THE INPUT:
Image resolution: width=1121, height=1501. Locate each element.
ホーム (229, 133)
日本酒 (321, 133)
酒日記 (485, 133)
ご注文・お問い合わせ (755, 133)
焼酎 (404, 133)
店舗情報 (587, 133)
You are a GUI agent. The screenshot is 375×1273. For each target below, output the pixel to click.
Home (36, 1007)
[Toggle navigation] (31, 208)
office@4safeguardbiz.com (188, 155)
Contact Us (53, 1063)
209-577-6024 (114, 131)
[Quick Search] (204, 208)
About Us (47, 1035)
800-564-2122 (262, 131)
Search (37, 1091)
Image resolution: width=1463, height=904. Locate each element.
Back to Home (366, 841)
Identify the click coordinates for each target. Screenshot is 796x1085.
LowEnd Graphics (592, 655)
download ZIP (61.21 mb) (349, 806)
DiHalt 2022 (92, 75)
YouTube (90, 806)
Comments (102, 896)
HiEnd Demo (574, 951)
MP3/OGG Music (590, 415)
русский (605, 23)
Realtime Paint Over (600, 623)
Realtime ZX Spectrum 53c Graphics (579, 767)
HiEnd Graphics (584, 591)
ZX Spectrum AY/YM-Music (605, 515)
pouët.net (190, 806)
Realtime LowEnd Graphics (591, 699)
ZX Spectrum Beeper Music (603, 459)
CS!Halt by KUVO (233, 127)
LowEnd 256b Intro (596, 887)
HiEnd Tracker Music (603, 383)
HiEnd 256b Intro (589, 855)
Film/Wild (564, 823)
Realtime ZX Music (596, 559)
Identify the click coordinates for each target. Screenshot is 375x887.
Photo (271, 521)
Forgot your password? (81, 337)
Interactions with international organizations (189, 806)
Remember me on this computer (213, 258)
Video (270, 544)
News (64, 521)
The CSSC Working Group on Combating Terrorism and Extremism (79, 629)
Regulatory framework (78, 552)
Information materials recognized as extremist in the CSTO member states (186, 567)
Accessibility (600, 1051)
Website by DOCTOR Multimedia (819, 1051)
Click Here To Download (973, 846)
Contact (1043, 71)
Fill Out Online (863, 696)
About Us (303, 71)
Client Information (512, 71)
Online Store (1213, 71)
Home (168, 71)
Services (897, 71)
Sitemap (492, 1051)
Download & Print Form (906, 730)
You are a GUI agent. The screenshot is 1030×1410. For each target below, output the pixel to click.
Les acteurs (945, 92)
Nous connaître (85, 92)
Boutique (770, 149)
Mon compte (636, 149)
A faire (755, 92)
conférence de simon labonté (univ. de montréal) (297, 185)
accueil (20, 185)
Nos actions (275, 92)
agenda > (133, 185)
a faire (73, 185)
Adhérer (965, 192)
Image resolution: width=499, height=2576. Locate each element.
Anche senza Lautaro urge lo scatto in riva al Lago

WHAT YOU SHOULD DO: Starting with the first line, give back the whole listing exactly.

ANSWER FOR THIS EXERCISE:
Image resolution: width=1121, height=1501. Locate each element.
ホーム (229, 133)
日本酒 (321, 133)
酒日記 (485, 133)
ご注文・お問い合わせ (755, 133)
焼酎 (404, 133)
店舗情報 (587, 133)
You are a GUI agent. The screenshot is 375×1273. For each target below, output the pixel to click.
Home (36, 1007)
[Toggle navigation] (31, 208)
office@4safeguardbiz.com (188, 155)
Contact Us (53, 1063)
209-577-6024 (114, 131)
[Quick Search] (204, 208)
About Us (47, 1035)
800-564-2122 (262, 131)
Search (37, 1091)
Image resolution: width=1463, height=904. Locate each element.
Back to Home (366, 841)
Identify the click coordinates for each target. Screenshot is 796x1085.
LowEnd Graphics (592, 655)
download ZIP (61.21 mb) (349, 806)
DiHalt 2022 (92, 75)
YouTube (90, 806)
Comments (102, 896)
HiEnd Demo (574, 951)
MP3/OGG Music (590, 415)
русский (605, 23)
Realtime Paint Over (600, 623)
Realtime ZX Spectrum 53c Graphics (579, 767)
HiEnd Graphics (584, 591)
ZX Spectrum AY/YM-Music (605, 515)
pouët.net (190, 806)
Realtime LowEnd Graphics (591, 699)
ZX Spectrum Beeper Music (603, 459)
CS!Halt by KUVO (233, 127)
LowEnd 256b Intro (596, 887)
HiEnd Tracker Music (603, 383)
HiEnd 256b Intro (589, 855)
Film/Wild (564, 823)
Realtime ZX Music (596, 559)
Identify the click coordinates for each target. Screenshot is 375x887.
Photo (271, 521)
Forgot your password? (81, 337)
Interactions with international organizations (189, 806)
Remember me on this computer (213, 258)
Video (270, 544)
News (64, 521)
The CSSC Working Group on Combating Terrorism and Extremism (79, 629)
Regulatory framework (78, 552)
Information materials recognized as extremist in the CSTO member states (186, 567)
Accessibility (600, 1051)
Website by DOCTOR Multimedia (819, 1051)
Click Here To Download (973, 846)
Contact (1043, 71)
Fill Out Online (863, 696)
About Us (303, 71)
Client Information (512, 71)
Online Store (1213, 71)
Home (168, 71)
Services (897, 71)
Sitemap (492, 1051)
Download & Print Form (906, 730)
You are a GUI agent. The screenshot is 1030×1410. For each target below, output the pixel to click.
Les acteurs (945, 92)
Nous connaître (85, 92)
Boutique (770, 149)
Mon compte (636, 149)
A faire (755, 92)
conférence de simon labonté (univ. de montréal) (297, 185)
accueil (20, 185)
Nos actions (275, 92)
agenda > (133, 185)
a faire (73, 185)
Adhérer (965, 192)
Image resolution: width=499, height=2576. Locate each element.
Anche senza Lautaro urge lo scatto in riva al Lago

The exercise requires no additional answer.